If you think about it, four years is a really long time. Four years is a presidency, four years is the time span between every Olympics, four years is the length of Kim Kardashian’s first marriage (and more than 20 times longer than her second, infamously brief marriage). And when you’re 21 or 22, the age of most graduating seniors, four years is little more than one-fifth of your lifetime. Like I said, four years is a long time.

At some point in our nation’s history, the administrators of American colleges and universities decided four years would be the standard allotment of time for obtaining a bachelor’s degree. A lot can happen in that time, and each of those years holds valuable experiences for every student.

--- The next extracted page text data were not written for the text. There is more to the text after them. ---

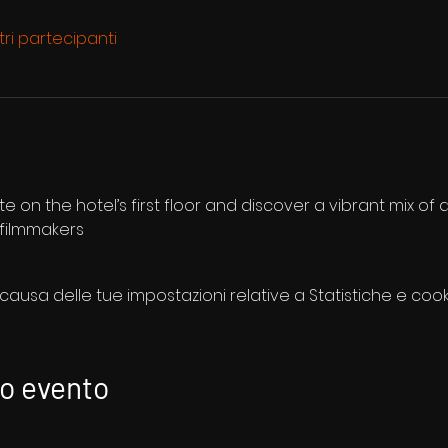
ltri partecipanti
te on the hotel’s first floor and discover a vibrant mix of d
 filmmakers
usa delle tue impostazioni relative a Statistiche e cooki
to evento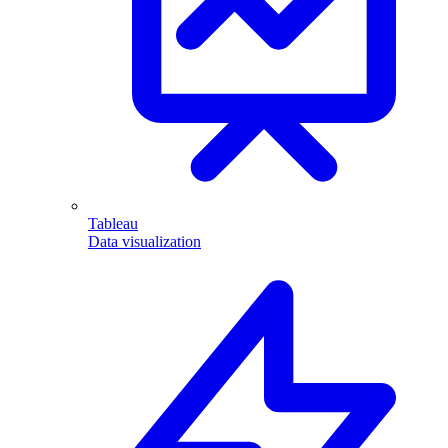
Tableau
Data visualization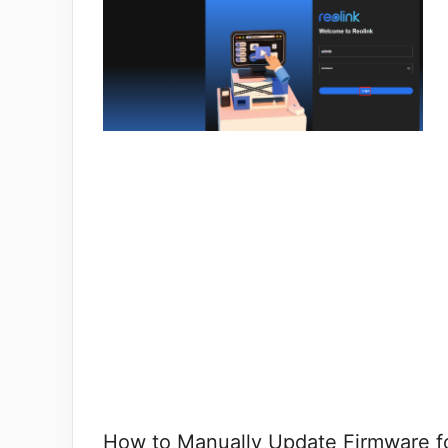
How to Manually Update Firmware fo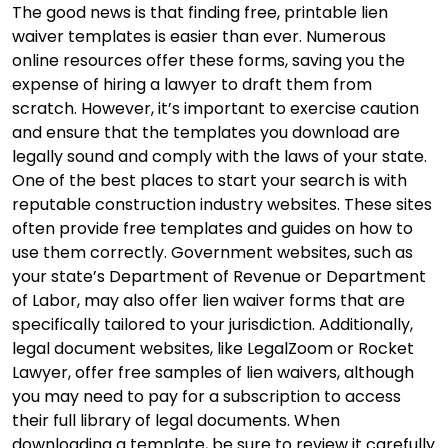
The good news is that finding free, printable lien
waiver templates is easier than ever. Numerous
online resources offer these forms, saving you the
expense of hiring a lawyer to draft them from
scratch. However, it’s important to exercise caution
and ensure that the templates you download are
legally sound and comply with the laws of your state.
One of the best places to start your search is with
reputable construction industry websites. These sites
often provide free templates and guides on how to
use them correctly. Government websites, such as
your state’s Department of Revenue or Department
of Labor, may also offer lien waiver forms that are
specifically tailored to your jurisdiction. Additionally,
legal document websites, like LegalZoom or Rocket
Lawyer, offer free samples of lien waivers, although
you may need to pay for a subscription to access
their full library of legal documents. When
downloading a template, be sure to review it carefully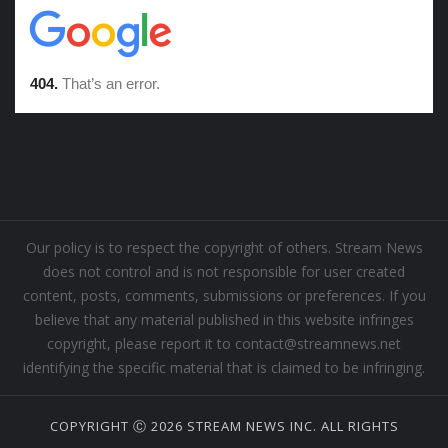
Our policy is to respect the copyright of others. Stream News
does not control and is not responsible for user created
content, posts, comments, submissions or preferences. If you
believe that any material published in this website infringes
copyright, please report it to contact@streamnews.net
identifying the specific material that is claimed to be infringing.
COPYRIGHT Ⓒ 2026 STREAM NEWS INC. ALL RIGHTS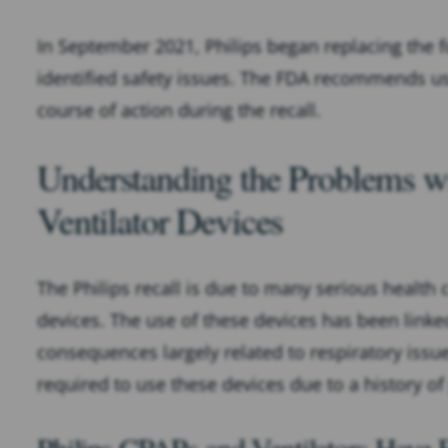
In September 2021, Philips began replacing the f
identified safety issues. The FDA recommends us
course of action during the recall.
Understanding the Problems w
Ventilator Devices
The Philips recall is due to many serious health
devices. The use of these devices has been linke
consequences largely related to respiratory issues
required to use these devices due to a history of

But four years is not for everyone. I never would have thought four years wasn’t for me until one day, it just wasn’t. I wanted to go out and try something new, and I knew a lot of people who felt the same way but hadn’t done anything about it. I had the credits thanks to APs, full schedules and Winter Term classes, so I decided to graduate a year early.

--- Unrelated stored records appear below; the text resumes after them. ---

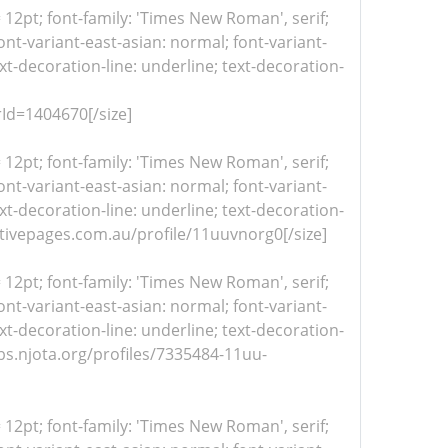
= 12pt; font-family: 'Times New Roman', serif;
nt-variant-east-asian: normal; font-variant-
xt-decoration-line: underline; text-decoration-
Id=1404670[/size]
= 12pt; font-family: 'Times New Roman', serif;
nt-variant-east-asian: normal; font-variant-
xt-decoration-line: underline; text-decoration-
/activepages.com.au/profile/11uuvnorg0[/size]
= 12pt; font-family: 'Times New Roman', serif;
nt-variant-east-asian: normal; font-variant-
xt-decoration-line: underline; text-decoration-
jobs.njota.org/profiles/7335484-11uu-
= 12pt; font-family: 'Times New Roman', serif;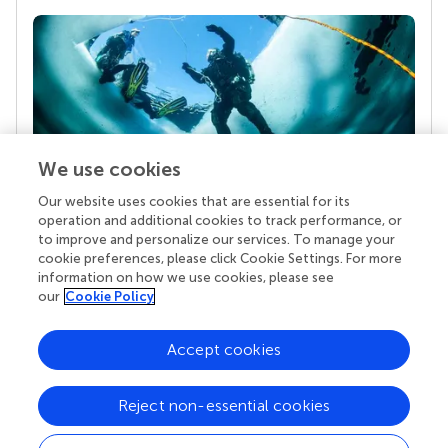
We use cookies
Our website uses cookies that are essential for its
Your research is the real superpower
operation and additional cookies to track performance, or
Behind each article we publish stands a team of
to improve and personalize our services. To manage your
superheroes: authors, editors, and reviewers who
cookie preferences, please click Cookie Settings. For more
chose to uphold quality standards and share
information on how we use cookies, please see
knowledge openly. Read more about the impact
our
Cookie Policy
your work achieves.
Accept cookies
Reject non-essential cookies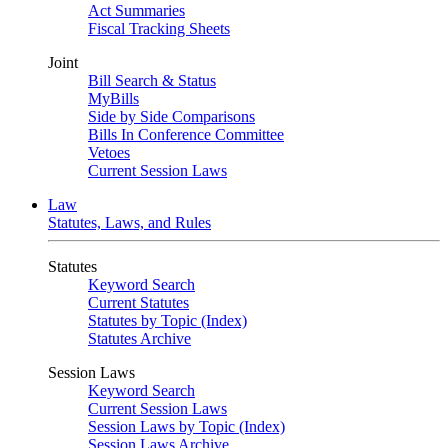
Act Summaries
Fiscal Tracking Sheets
Joint
Bill Search & Status
MyBills
Side by Side Comparisons
Bills In Conference Committee
Vetoes
Current Session Laws
Law
Statutes, Laws, and Rules
Statutes
Keyword Search
Current Statutes
Statutes by Topic (Index)
Statutes Archive
Session Laws
Keyword Search
Current Session Laws
Session Laws by Topic (Index)
Session Laws Archive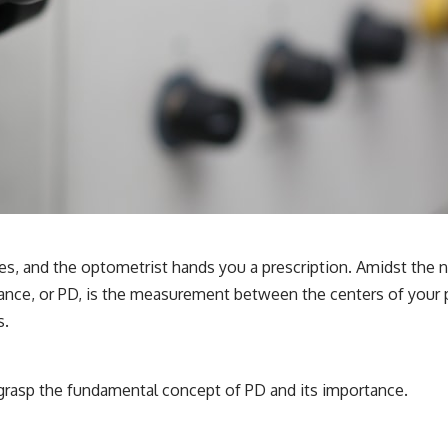
es, and the optometrist hands you a prescription. Amidst the n
stance, or PD, is the measurement between the centers of your pu
s.
to grasp the fundamental concept of PD and its importance.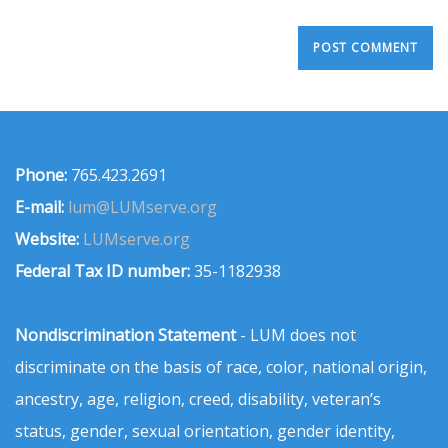
Phone:
765.423.2691
E-mail:
lum@LUMserve.org
Website:
LUMserve.org
Federal Tax ID number:
35-1182938
Nondiscrimination Statement
- LUM does not
discriminate on the basis of race, color, national origin,
ancestry, age, religion, creed, disability, veteran’s
status, gender, sexual orientation, gender identity,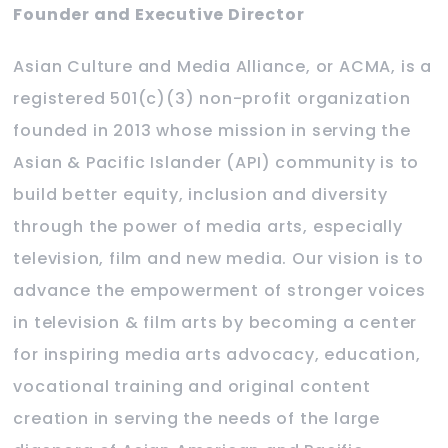
Founder and Executive Director
Asian Culture and Media Alliance, or ACMA, is a
registered 501(c)(3) non-profit organization
founded in 2013 whose mission in serving the
Asian & Pacific Islander (API) community is to
build better equity, inclusion and diversity
through the power of media arts, especially
television, film and new media. Our vision is to
advance the empowerment of stronger voices
in television & film arts by becoming a center
for inspiring media arts advocacy, education,
vocational training and original content
creation in serving the needs of the large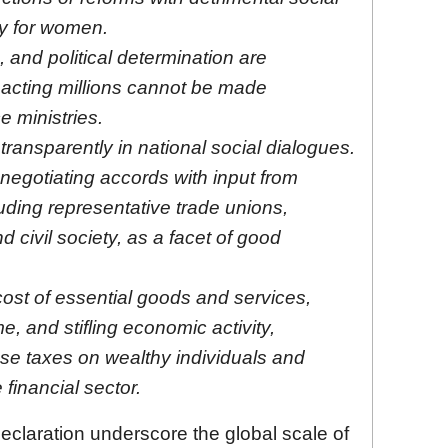
ly for women.
and political determination are
acting millions cannot be made
e ministries.
ransparently in national social dialogues.
negotiating accords with input from
uding representative trade unions,
d civil society, as a facet of good
cost of essential goods and services,
, and stifling economic activity,
e taxes on wealthy individuals and
 financial sector.
eclaration underscore the global scale of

I have friends at other schools graduating in three years, taking gap years at the start and in the middle of college, and interning away from campus for their final semester of college. What I am doing is no different than what they are doing: I was veering off the traditional college path, something that is becoming more and more common with the rising cost of college.

When you combine cost and time spent at universities in the U.S. compared to other countries, the picture looks a bit bleak for Americans. In England and Wales, for example, a taxpayer pays roughly $15,000 per year for a university education, but most undergraduate programs only last three years. India, Pakistan, South Africa, New Zealand and most countries in Europe follow the three-year system as well.

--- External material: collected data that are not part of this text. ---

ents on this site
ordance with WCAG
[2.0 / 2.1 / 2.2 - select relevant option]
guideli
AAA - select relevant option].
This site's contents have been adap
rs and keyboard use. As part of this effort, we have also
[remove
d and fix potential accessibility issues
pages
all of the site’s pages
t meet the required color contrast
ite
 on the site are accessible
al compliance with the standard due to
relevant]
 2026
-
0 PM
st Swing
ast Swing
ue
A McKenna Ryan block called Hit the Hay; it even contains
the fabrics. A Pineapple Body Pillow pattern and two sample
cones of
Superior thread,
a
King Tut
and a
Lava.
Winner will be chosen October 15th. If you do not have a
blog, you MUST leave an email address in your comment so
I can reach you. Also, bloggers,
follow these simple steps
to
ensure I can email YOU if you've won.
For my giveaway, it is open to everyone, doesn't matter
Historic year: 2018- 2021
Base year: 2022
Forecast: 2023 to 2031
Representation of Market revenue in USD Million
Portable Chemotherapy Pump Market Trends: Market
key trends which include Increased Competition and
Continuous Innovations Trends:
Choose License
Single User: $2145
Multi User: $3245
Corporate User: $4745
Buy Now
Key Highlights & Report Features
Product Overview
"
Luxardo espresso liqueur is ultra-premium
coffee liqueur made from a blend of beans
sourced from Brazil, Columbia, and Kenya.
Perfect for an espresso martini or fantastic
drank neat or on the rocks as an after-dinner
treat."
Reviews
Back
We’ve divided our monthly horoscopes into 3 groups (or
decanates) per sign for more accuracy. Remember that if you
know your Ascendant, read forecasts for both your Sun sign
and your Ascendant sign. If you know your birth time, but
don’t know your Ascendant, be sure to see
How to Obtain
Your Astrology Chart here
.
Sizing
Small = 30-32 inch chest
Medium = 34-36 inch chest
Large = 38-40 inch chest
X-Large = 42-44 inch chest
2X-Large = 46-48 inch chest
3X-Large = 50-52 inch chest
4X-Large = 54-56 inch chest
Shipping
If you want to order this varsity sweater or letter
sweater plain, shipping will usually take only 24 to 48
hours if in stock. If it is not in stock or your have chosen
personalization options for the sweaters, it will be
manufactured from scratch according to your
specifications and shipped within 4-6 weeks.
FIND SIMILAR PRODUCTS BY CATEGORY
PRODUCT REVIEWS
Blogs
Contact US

I don’t want to bash the four-year system, but I think looking at other countries’ trends helps put things in perspective. The four-year experience that so many Americans have come to know is not the norm. It can be a great benefit for some people, but for others, four years is too long or not long enough.

Regardless of how much or how little time you devote to obtaining a degree, the purpose of college is to have a meaningful experience that will help you hone the skills you need to start a career. Hopefully it will help you improve yourself as a person along the way.

While three years, five years, two years or six years might seem odd to the majority of four-year students, as Ralph Waldo Emerson once said, “Life is a journey, not a destination.” College is, also a journey and regardless of the length, it’s what you do on that journey that makes it count.